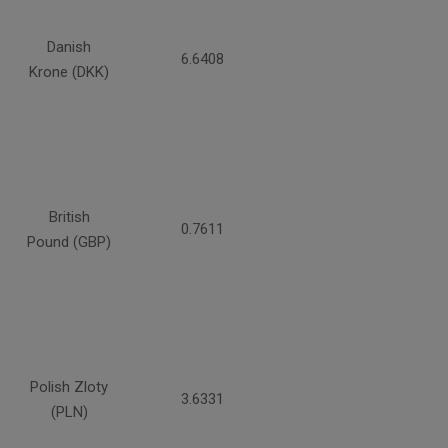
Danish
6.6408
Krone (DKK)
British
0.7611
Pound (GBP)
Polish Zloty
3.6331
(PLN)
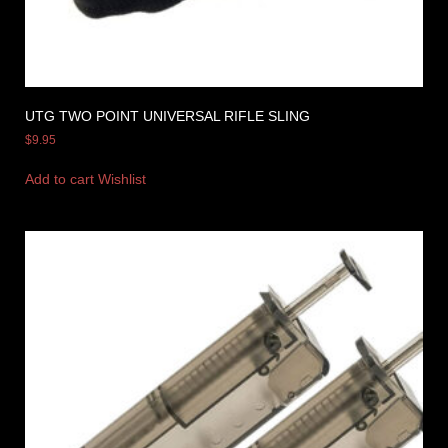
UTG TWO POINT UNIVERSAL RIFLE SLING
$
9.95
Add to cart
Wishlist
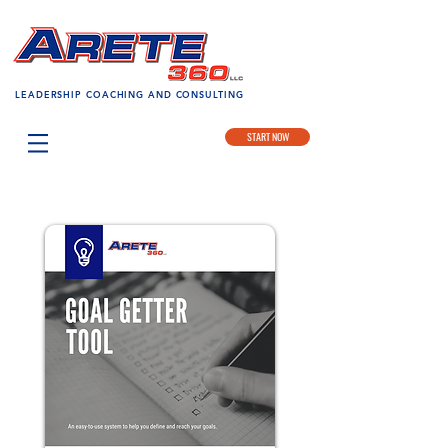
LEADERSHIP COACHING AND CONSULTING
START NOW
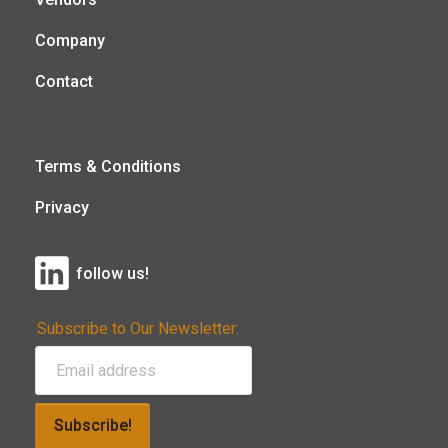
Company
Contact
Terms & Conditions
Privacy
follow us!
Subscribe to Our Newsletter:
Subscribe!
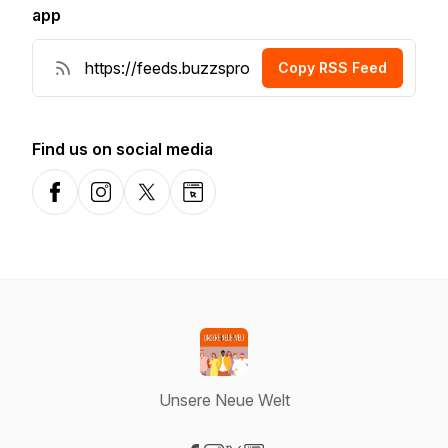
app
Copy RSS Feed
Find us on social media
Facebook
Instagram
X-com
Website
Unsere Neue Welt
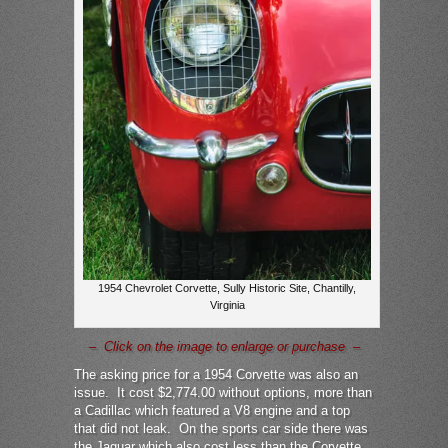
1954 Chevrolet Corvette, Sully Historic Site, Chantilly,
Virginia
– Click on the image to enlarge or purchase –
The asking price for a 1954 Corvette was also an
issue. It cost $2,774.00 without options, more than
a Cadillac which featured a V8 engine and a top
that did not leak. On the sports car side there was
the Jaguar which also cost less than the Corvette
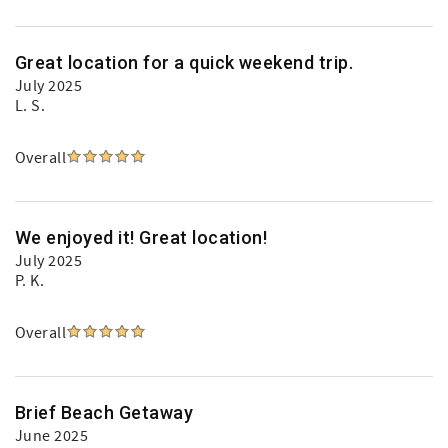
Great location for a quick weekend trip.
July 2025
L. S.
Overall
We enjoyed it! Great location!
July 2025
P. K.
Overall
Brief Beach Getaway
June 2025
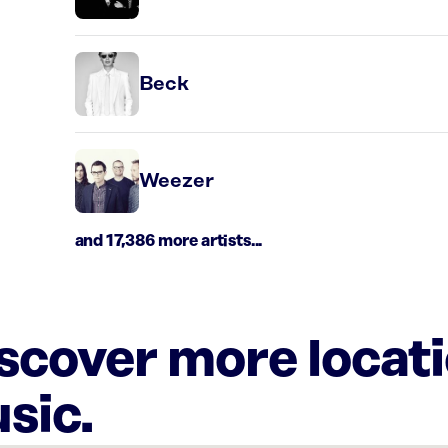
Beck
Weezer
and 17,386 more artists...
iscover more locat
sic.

######

Make an exact copy of every entry above, minus the images.

Danish
6.6408
Krone (DKK)
British
0.7611
Pound (GBP)
Polish Zloty
3.6331
(PLN)
UTG TWO POINT UNIVERSAL RIFLE SLING
$
9.95
Add to cart
Wishlist
LEADERSHIP COACHING AND CONSULTING
START NOW
Company
Contact
Terms & Conditions
Privacy
follow us!
Subscribe to Our Newsletter:
Subscribe!
app
Copy RSS Feed
Find us on social media
Facebook
Instagram
X-com
Website
Unsere Neue Welt
1954 Chevrolet Corvette, Sully Historic Site, Chantilly,
Virginia
– Click on the image to enlarge or purchase –
The asking price for a 1954 Corvette was also an
issue. It cost $2,774.00 without options, more than
a Cadillac which featured a V8 engine and a top
that did not leak. On the sports car side there was
the Jaguar which also cost less than the Corvette
Great location for a quick weekend trip.
July 2025
L. S.
Overall
We enjoyed it! Great location!
July 2025
P. K.
Overall
Brief Beach Getaway
June 2025
Beck
Weezer
and 17,386 more artists...
iscover more locat
sic.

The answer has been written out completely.